In the United States, the payments industry has spotted an “accelerated shift away from cash” and a “trend towards contactless payments,” ETA CEO Jodie Kelley told CQ Roll Call.

She pointed to a survey by the association that found 27% of small businesses that accept contactless payments — meaning payments by mobile phone apps such as Apple Pay or contactless debit or credit cards — saw increases in their use after the start of the COVID-19 pandemic. The survey of merchants was conducted between March 27 and March 30.

A widespread move towards a contactless, cashless payments system raises some concerns, however, about the impact on lower-income consumers, often members of minority groups who do not have access to mobile payment capabilities or credit and debit cards.
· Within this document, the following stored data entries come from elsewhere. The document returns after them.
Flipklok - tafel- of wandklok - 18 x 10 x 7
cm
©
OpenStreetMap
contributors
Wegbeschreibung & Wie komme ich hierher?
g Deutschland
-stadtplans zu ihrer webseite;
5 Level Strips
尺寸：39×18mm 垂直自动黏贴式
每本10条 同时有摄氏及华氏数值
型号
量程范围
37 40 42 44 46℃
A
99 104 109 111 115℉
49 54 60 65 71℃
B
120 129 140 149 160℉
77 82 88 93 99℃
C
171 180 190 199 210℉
“A realistic assessment of the risks of transmission through cash is particularly important because there could be distributional consequences of any move away from cash,” the BIS reports cautions. “If cash is not generally accepted as a means of payment, this could open a ‘payments divide’ between those with access to digital payments and those without. This in turn could have an especially severe impact on unbanked and older consumers.”
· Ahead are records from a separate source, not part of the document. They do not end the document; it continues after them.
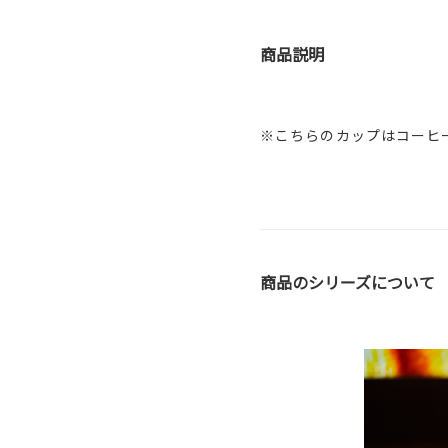
商品説明
※こちらのカップはコーヒ
商品のシリーズについて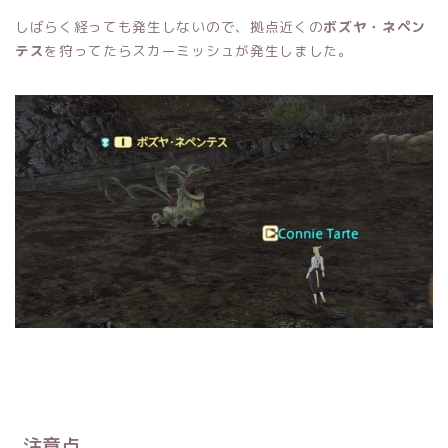
しばらく経っても発生しないので、拠点近くの
ボズヤ・ネペン
テス
を狩ってたらスカーミッシュが発生しました。
注意点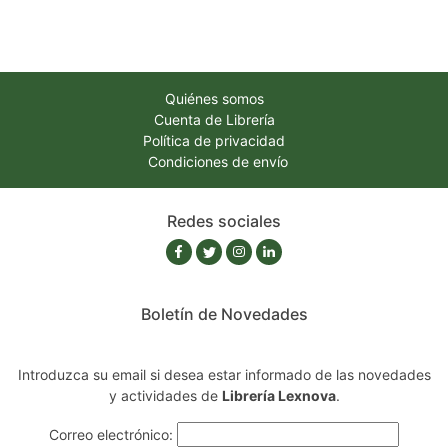
Quiénes somos
Cuenta de Librería
Política de privacidad
Condiciones de envío
Redes sociales
Boletín de Novedades
Introduzca su email si desea estar informado de las novedades
y actividades de
Librería Lexnova
.
Correo electrónico:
Kelley acknowledged the concerns, noting that there are 55 million unbanked or underbanked consumers in the U.S. But she said the payments technology industry is committed to bringing digital payments and other financial services to underserved consumers, citing efforts by companies such as Amazon and PayPal.

She said the move toward contactless payments will outlive the current health crisis and become a permanent fixture in the payments ecosystem. “As consumers increasingly use contactless forms of payment, we think they’ll find the user experience to be positive, and we’ll see contactless take off in this country,” she said.

©2020 CQ-Roll Call, Inc., Distributed by Tribune Content Agency, LLC.